Stevens, a native of Michigan (the first state in
his project), had at one point spent part of his life
in Wrigleyville. Reflecting on his experience,
he presumably decided to make Illinois his next album’s subject matter. What makes this album so remarkable is the ambitious scale of the task.
How does one fill the verses of a full-length album with accurate details concerning the folk tales,
tradition and history of an entire state? How can he appease the Illinois population with the right amount of tribute while crafting an album that even non-Illinois residents can appreciate? And how does he do it when the only time he spent in the state was in the north side of Chicago?
It’s impressively evident that Stevens did his homework. His songs incorporate otherwise obscure references to Illinois history taken from the Rock River Valley down to Little Egypt. He name drops the likes of Carl Sandburg, Jane Addams, Frank Lloyd Wright and Ronald Reagan. He tells stories with mention of the Black Hawk War, Superman, the Columbian Exposition, the Lincoln-Douglas debates and the state’s most infamous serial killer, John Wayne Gacy Jr. If there is one blemish to his story telling it’s that he fails to mention C-U or the Orange and Blue. He brings up Chicago, Peoria, Jacksonville, Metropolis, Kankakee, even Decatur, but he never talks about Champaign or Urbana.

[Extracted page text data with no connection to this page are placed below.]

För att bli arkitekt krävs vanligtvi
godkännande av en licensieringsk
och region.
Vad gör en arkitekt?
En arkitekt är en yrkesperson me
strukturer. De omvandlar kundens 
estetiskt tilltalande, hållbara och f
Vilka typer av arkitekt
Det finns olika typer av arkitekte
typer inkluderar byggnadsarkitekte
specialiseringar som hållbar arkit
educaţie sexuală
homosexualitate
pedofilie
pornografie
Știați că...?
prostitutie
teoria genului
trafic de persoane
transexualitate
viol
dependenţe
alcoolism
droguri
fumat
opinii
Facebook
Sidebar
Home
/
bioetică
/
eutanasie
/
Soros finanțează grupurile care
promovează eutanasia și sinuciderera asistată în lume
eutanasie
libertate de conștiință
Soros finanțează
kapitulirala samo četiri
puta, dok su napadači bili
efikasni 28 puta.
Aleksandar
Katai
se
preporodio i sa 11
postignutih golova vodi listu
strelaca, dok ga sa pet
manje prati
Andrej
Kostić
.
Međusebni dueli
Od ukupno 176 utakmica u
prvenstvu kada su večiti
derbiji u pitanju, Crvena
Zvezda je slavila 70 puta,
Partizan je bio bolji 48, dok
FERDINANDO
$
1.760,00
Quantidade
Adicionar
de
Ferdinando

The result is a 74 minute, 22-track epic covering what’s great (Abraham Lincoln) and what’s not so great (John Wayne Gacy Jr.) about Illinois.
And while the lyrical descriptions of Illinois’ heritage should be enough to entice your consideration, you should know that the music that carries the words is equally strong. Stevens mans an impressive array of instruments. The album insert lists over 20 instruments he played when composing the songs, including the glockenspiel and oboe.
Listening to the album, you can just sense the painstaking work Stevens put into this album, in research and composition alike. And you realize there is no possible way he could complete 10 more albums of this standard, let alone another 48. It took him two years to release Illinois after completing Greetings from Michigan. Forty-eight more at two years a piece? You do the math. And both of these are states he’s at least at one point staked residence in.
The album is an excellent mixture of storytelling and interludes. Stevens’ soft vocals hover just loud enough over the meticulously calculated melodies to tell the listener a story of past or present Illinois lore. He easily conveys a range of emotions with his voice and instrumentation-excitement (“The Tallest Man, the Broadest Shoulders”), pride (Part I of “Come On! Feel the Illinoise!”), reverence (“The Seer’s Tower”), fear (“Casmir Pulaski Day”), and anxiety (“They Are Night Zombies!!! They are Neighbors!! The Have Come Back from the Dead!! Ahhh!”)-through the collection of tracks.
Not only is it a remarkably well made folk album, but it also serves as an introductory history lesson to those of us who are not from the great state of Illinois, and as a reminder for those of us who are.